1981年のホラー映画。『エイリアン』原案のダン・オバノン脚本で、海沿いの静かな街で起きる恐怖を描く。
邦題こそゾンビ映画らしくアピールしているが、印象としてはカルト教団ホラーのようで、全体としてはゴシック調のオカルトホラーに近い。謎めいた事件を保安官視点で解き明かそうとする展開ともども、『世にも奇妙な物語』の一編のよう。
物語が始まるのは、まるでヨーロッパ映画のように貧しくもオシャレな海辺から。やがていくつもの死体が転がっていくが、監察医によって美しく死化粧されていく。
エロティックだったりスプラッタ―だったり、ホラーらしい悪趣味な場面もソフトフォーカスで撮影され、文芸映画のような雰囲気がある。女優も美人ぞろいで男優も味わいあり、見ているだけで心地よい。
後に『ターミネーター』を手がけるスタン・ウィンストンの特殊メイクも、リアルでグロテスクだがギリギリの清潔感があって、文芸映画のような雰囲気を壊さない。
それでいて惨劇にいたるシチュエーションにはバラエティがあり、ホラー映画としても満足できる。

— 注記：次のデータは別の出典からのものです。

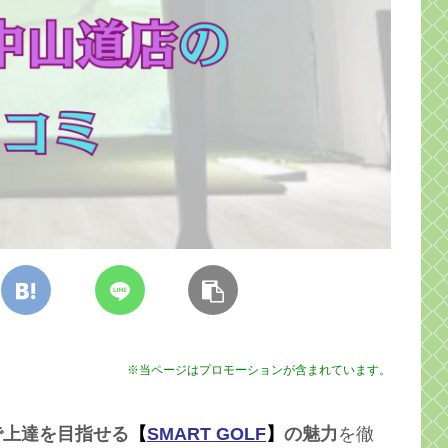
※当ページはプロモーションが含まれています。
で上達を目指せる
【
SMART GOLF
】
の魅力
を徹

どんでん返しも見どころだが、現在となっては予測しやすい古典の域か。
ここでひとつ、真相をめぐって違和感ある部分がある。「監察医」が黒幕なのだが、死体が「生き返って出ていった」ことを、わざわざ「保安官」に訴える理由がわからない。黒幕であれば、死体がどうなるかよくわかっているはずなのに。調べても解説が見つからなかったが、「1カット長回し」で黒幕が去ってから死体が「起きあがる直前に出てきた、顔が映ら」ない人物が「教えられたとおり勝手に」死体を「よみがえらせてしまった」ということなのだろうか。